11 / dezembro / 2019

por André Felipe de Lima


Quando o craque José Monteiro, talvez o maior da história do Andarahy e tão elogiado por Mario Filho no livro “O negro no futebol brasileiro”, morreu em 1919, o menino Noel Rosa, nascido em Vila Isabel, bairro vizinho ao do charmoso clube alviverde, era apenas um menino de nove anos. Certamente ouvia o pai e muitos outros falarem das bravuras do Monteiro. Sem dúvida, Noel Rosa cresceu com uma quedinha pelo Andarahy, um clube que encarava sem temor os adversários endinheirados da zonal sul. Falo de Fluminense, Botafogo e Flamengo, além do tijucano América, o então mais forte e rico da zona norte. O Vasco viria somente na década seguinte. Não deu tempo do Monteiro enfrentar aquele timaço com feras vindas do Bangu, e a lista era recheada delas. Havia Bolão, Itália e, sobretudo, Fausto dos Santos, que cresceu bem pertinho do Noel Rosa, na Aldeia Campista, um pedaço de chão que cobre parte da Tijuca e de Vila Isabel.

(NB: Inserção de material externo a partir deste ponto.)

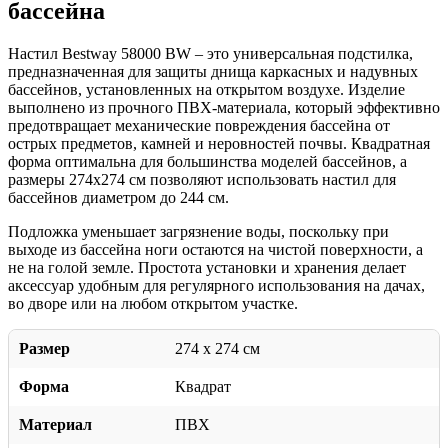
бассейна
Настил Bestway 58000 BW – это универсальная подстилка,
предназначенная для защиты днища каркасных и надувных
бассейнов, установленных на открытом воздухе. Изделие
выполнено из прочного ПВХ-материала, который эффективно
предотвращает механические повреждения бассейна от
острых предметов, камней и неровностей почвы. Квадратная
форма оптимальна для большинства моделей бассейнов, а
размеры 274х274 см позволяют использовать настил для
бассейнов диаметром до 244 см.
Подложка уменьшает загрязнение воды, поскольку при
выходе из бассейна ноги остаются на чистой поверхности, а
не на голой земле. Простота установки и хранения делает
аксессуар удобным для регулярного использования на дачах,
во дворе или на любом открытом участке.
Размер
274 x 274 см
Форма
Квадрат
Материал
ПВХ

Não há, contudo, registros se os dois se conheceram ainda adolescentes. Mas é bem possível, afinal Noel Rosa e Fausto eram assíduos frequentadores de rodas de samba em Vila Isabel e dos empolgantes botequins nas concorridas esquinas do Boulevard 28 de Setembro e adjacências. Esbarrarem-se neles era pule de dez. Tornaram-se amigos, de fato.

Noel Rosa, no começo dos anos de 1930, já se revelava como um dos principais nomes do samba na cidade. Fausto simplesmente era o “Maravilha negra”, melhor jogador do país e único a se salvar do “naufrágio” da seleção brasileira na primeira edição de uma Copa do Mundo, em 1930, no Uruguai.

“Noel Rosa gosta de passear na chuva sem qualquer agasalho e chapéu. É torcedor de futebol, assistindo os jogos noturnos e preferindo, como jogador, Fausto.”

Essa simples nota jornalística perdida em uma página de uma edição da revista Carioca, de 1936, pode ser (acredite) o registro mais assertivo de que Noel Rosa gostava de futebol e era vascaíno de — recorrendo à tradicionalíssima expressão portuguesa — quatro costados. A aparentemente inexpressiva nota pode ter dito muito mais do que se imagina sobre o que poderia acontecer com Noel Rosa no ano seguinte.

Tanto ele quanto Fausto tiveram destinos idênticos. As trajetórias, idem. Além de crescerem na mesma região, ambos amavam o samba. Enquanto um, o Fausto — diziam —, era um “pé de valsa” e bamba de bola inconteste, falavam de Noel que no violão e nas linhas musicais, entre pandeiros e surdos, era um sem igual. Mas os dois eram amigos, o que, lamentavelmente, poucos (ou praticamente nenhum) registros podem confirmar. Mas os indícios nos induzem a crer que eram parceiros nas etílicas rodas de samba da Vila, e sempre abraçados a muitas mulheres. Mas apenas uma parecia ser a companheira de ambos: a lua, a mais genuína “dama da noite”. Os três eram indefectíveis notívagos. Portanto o ocaso das duas legendas culturais daquela década só poderia ser mesmo traduzido por noites enluaradas e românticas sob o fundo musical do samba. A tuberculose acometeu os dois vascaínos. Noel morreria em maio de 1937. Fausto, no ano seguinte.

O Vasco foi — ao menos uma vez — cantado por Noel Rosa. O curioso é que o jogador citado na letra do samba “Quem dá mais?” não foi o amigo Fausto e sim o Russinho, o artilheiro das madeixas louras e olhos claros que começou a carreira (olhe ele aí de novo…) no Andarahy:

“Ninguém dá mais de um conto de réis?/ O Vasco paga o lote na batata/ E em vez de barata/ Oferece ao Russinho uma mulata.”

A “barata” citada no samba era um carro Chrysler que Russinho ganhou após vencer um concurso de jogador mais popular do país promovido pelos cigarros Veado.

Será que depois dessa despretensiosa crônica há ainda alguma dúvida da paixão de Noel Rosa pelo Vasco? O rubro-negro e também genial sambista Wilson Baptista, rival eterno do velho “Queixinho”, que o diga. O “Clássico dos milhões” entre ambos parece mesmo eternizado.